S14Statistical analysisStatistical ConsistencyLayer 1 (Deterministic)

Copy-Paste Stats

Looks through an article's data tables for signs that numbers were copied and pasted rather than measured independently. It flags whole rows that are near-duplicates of each other and columns in which the same numeric value repeats three or more times in a row. Placeholder markers (dashes, N/A, zeros) are ignored, and repeated text labels such as a group name are not treated as data, so only genuine numeric duplication is counted.

Technical description

A deterministic screen for duplication in data tables (at least three rows). (1) Duplicate rows: every pair of rows is compared cell by cell, case-insensitively and whitespace-trimmed; cells where either side is a non-data marker are skipped, and a pair is flagged when at least three comparable non-marker cells exist and more than 85 percent match. (2) Duplicate columns: every pair of columns is compared the same marker-aware way, and a column more than 85 percent identical to another over at least three comparable cells is flagged as copied. (3) Consecutive identical values: each column is scanned for a run of three or more consecutive identical numeric values. Both checks ignore the markers used throughout scientific tables (dashes, N/A, n.s., reference, and structural zeros such as 0, 0%, 0/N) because these are legitimately repeated; the streak check additionally requires the repeated value to be numeric, so a repeated text label such as a treatment-group name is treated as table structure rather than copied data. Each flag contributes to the score.

How it works

Layer 1 (deterministic): for duplicate rows, comparable (non-marker) cells are aligned and the pair is flagged when at least three exist and more than 85 percent match after lower-casing and trimming (warning severity, with a row preview). For streaks, each column is read top to bottom; a marker or non-numeric cell resets the run, and when a run of identical numeric values first reaches three an informational finding names the column, value, and rows. Score by total flags (duplicate row pairs, duplicate column pairs, and streaks): 0 gives 0.0, one gives 2.0, two gives 3.0, three or more give 4.5. Metadata records duplicate_rows, duplicate_columns, identical_streaks, and tables_checked.

Why this matters

Copied data are among the most direct evidence of fabrication: two genuinely measured units almost never produce identical rows, and a real measurement column rarely repeats the same number many times in a row.
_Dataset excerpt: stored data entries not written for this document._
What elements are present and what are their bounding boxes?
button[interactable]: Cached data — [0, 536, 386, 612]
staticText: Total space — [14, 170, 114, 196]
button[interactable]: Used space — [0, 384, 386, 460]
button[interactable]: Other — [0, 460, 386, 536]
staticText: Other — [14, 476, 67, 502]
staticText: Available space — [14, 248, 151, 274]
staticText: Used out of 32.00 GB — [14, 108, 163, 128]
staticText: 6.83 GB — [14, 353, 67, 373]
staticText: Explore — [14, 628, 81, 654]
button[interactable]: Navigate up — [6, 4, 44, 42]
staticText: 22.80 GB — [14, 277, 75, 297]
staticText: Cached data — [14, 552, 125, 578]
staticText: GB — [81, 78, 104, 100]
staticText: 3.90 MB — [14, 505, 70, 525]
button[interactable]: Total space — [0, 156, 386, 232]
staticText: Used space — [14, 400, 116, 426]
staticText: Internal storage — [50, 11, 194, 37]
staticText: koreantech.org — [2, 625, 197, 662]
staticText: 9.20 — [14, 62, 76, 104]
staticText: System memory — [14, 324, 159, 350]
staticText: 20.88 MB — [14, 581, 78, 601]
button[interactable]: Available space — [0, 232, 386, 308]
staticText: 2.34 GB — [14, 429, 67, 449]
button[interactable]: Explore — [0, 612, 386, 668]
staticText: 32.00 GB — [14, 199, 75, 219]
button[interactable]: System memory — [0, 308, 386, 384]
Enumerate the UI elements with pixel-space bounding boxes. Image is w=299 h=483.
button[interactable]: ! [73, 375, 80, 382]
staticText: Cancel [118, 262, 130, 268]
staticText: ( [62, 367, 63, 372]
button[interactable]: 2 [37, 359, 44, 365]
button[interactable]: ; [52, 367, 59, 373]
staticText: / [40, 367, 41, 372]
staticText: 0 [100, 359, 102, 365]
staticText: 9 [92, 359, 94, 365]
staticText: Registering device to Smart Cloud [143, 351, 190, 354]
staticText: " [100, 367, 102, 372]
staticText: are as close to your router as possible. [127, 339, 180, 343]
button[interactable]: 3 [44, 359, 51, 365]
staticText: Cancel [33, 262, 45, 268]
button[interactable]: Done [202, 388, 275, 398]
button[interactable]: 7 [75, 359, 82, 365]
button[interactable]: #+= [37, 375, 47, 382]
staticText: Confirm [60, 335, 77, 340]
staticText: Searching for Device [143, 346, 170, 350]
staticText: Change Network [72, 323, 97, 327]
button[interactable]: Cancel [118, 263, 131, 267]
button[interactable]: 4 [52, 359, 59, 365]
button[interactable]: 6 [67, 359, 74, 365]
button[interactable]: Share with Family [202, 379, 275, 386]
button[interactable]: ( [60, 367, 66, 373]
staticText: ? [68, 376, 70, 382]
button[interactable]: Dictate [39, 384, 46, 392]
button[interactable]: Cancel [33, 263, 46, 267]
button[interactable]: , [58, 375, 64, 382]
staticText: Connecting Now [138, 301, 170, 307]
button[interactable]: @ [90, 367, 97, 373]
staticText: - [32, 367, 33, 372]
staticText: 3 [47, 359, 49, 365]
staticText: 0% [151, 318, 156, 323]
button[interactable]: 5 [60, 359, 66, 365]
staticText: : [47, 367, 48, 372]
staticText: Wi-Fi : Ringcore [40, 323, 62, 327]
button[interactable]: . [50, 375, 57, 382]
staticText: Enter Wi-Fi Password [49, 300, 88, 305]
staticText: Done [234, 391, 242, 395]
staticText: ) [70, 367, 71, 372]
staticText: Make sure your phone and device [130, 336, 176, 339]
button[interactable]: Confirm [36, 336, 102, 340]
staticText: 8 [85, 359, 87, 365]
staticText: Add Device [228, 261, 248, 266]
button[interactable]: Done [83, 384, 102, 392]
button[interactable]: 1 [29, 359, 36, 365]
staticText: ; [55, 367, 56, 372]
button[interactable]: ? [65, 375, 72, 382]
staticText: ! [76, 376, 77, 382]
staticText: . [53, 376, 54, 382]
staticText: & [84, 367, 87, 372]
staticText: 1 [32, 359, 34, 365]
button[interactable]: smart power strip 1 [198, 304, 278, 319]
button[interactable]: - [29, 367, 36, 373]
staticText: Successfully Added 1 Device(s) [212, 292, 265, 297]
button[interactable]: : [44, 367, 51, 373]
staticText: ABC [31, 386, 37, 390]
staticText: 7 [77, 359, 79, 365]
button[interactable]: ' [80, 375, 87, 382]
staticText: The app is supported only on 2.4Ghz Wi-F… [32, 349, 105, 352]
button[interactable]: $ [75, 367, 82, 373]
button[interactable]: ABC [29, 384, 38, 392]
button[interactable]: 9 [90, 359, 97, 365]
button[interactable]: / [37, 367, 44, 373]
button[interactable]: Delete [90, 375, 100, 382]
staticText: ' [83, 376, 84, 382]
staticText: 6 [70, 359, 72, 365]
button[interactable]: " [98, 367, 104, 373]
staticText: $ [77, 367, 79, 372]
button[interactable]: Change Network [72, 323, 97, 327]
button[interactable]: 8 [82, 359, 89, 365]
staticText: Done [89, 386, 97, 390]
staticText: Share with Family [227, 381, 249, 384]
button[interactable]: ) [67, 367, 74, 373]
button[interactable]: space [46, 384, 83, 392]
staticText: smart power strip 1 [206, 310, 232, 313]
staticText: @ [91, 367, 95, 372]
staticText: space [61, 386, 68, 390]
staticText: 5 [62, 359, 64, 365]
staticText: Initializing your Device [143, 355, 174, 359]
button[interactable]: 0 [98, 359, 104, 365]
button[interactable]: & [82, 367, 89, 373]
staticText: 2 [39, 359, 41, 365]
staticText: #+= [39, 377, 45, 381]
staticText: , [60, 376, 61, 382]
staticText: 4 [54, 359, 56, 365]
Al-Marzouki and colleagues showed statistical examination of a trial's tables, including value similarity and duplication, can distinguish fabricated from genuine datasets. Carlisle's forensic re-analyses treat duplicated and improbably similar data as a primary integrity signal across thousands of trials, and reviews of clinical-trial fraud list verbatim duplication among the classic fingerprints of invented data. Fabricating distinct plausible numbers for every cell is tedious, so a common shortcut is to copy a row or drag a value down a column; the resulting exact repeats are easy to detect and hard to explain in real data.

Score thresholds

0: No near-duplicate rows and no runs of identical numeric values.
2: One duplication pattern: a near-duplicate row pair or a single numeric run.
3: Two duplication patterns.
4-5: Three or more duplication patterns, a strong sign of copied or padded table data.

Limitations

Operates on parsed table cells, so it depends on correct table extraction; a transposed or merged-cell table can hide or invent duplication. The 85 percent row threshold and streak length of three are heuristics: a few-column table can cross the row threshold by coincidence, and three identical numbers can occur legitimately (a constant dose, a small integer count across timepoints), so a flag prompts inspection rather than proving fabrication. The streak check requires numeric values, so it misses duplication in formatted cells such as a count with a parenthetical percentage, and the row check needs at least three comparable non-marker cells. The marker list is broad but finite. Identical standard deviations across reported triplets are handled by S13, and individual-patient-data duplication by the D series.